Is Property My Spouse and I Owned in Another State Community Property or Separate Property?
John and Jane Doe didn’t always live in Texas. Earlier in their marriage, they lived in another state, where John purchased a house the couple lived in and raised their children. Although they have since moved to Texas, they still own the house and spend summers there.
How is the out-of-state property characterized as community property or separate property for purposes of division at death?
In Texas, the character of property at death is governed by the laws of the state in which the couple resided at the time they acquired the property.
For example, suppose the state John and Jane lived in was a common law state. After he and Jane were married, John purchased the home in his name alone, and paid the mortgage using his salary.

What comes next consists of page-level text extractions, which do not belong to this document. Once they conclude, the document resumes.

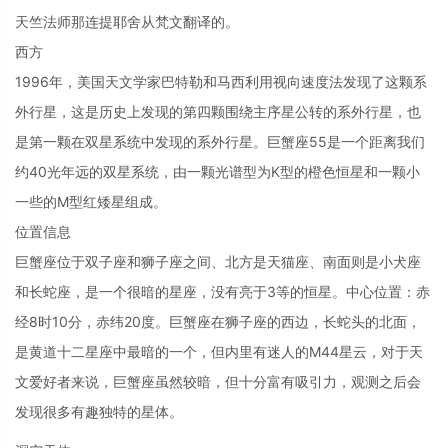
天竺法师那连提耶舍从梵文翻译的。
西方
1996年，美国天文学家巴特勒和马西利用视向速度法发现了这颗系
外行星，这是历史上发现的第四颗围绕主序星公转的系外行星，也
是第一颗在双星系统中发现的系外行星。巨蟹座55是一个距离我们
约40光年远的双星系统，由一颗光谱型为K型的橙色恒星和一颗小
一些的M型红矮星组成。
位置信息
巨蟹座位于双子座和狮子座之间、北方是天猫座、南面则是小犬座
和长蛇座，是一个很暗的星座，没有亮于3等的恒星。中心位置：赤
经8时10分，赤纬20度。巨蟹座在狮子座的西边，长蛇头的北面，
是黄道十二星座中最暗的一个，但内里有迷人的M44星云，对于天
文爱好者来说，巨蟹座虽然较暗，但十分富有吸引力，观测之后会
发现很多有趣独特的星体。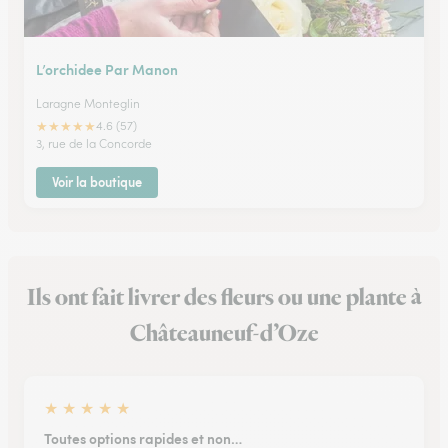
L’orchidee Par Manon
Laragne Monteglin
★
★
★
★
★
4.6 (57)
3, rue de la Concorde
Voir la boutique
Ils ont fait livrer des fleurs ou une plante à
Châteauneuf-d’Oze
★
★
★
★
★
Toutes options rapides et non…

If the property had been purchased when they lived in Texas, the property would be classified as community property. That’s because under Texas law, income earned during a marriage is community property, and property acquired during a marriage is presumed to be community property, except if acquired by gift, devise or descent.
However, the rules in a common law state are different. In common law states, income earned by one spouse is generally classified as separate property. And property held in the name of one spouse alone is also classified as separate property. Therefore, the property would be classified as John’s separate property. And that characterization would remain if John and Jane moved the Texas for purposes of division at death.
Please note, the rules with regards to division of property in the case of divorce may be different. In Texas, property acquired in another state that would have been characterized as community property if the spouses had lived in Texas when they acquired it is characterized as “quasi-community property” for purposes of division in divorce proceedings.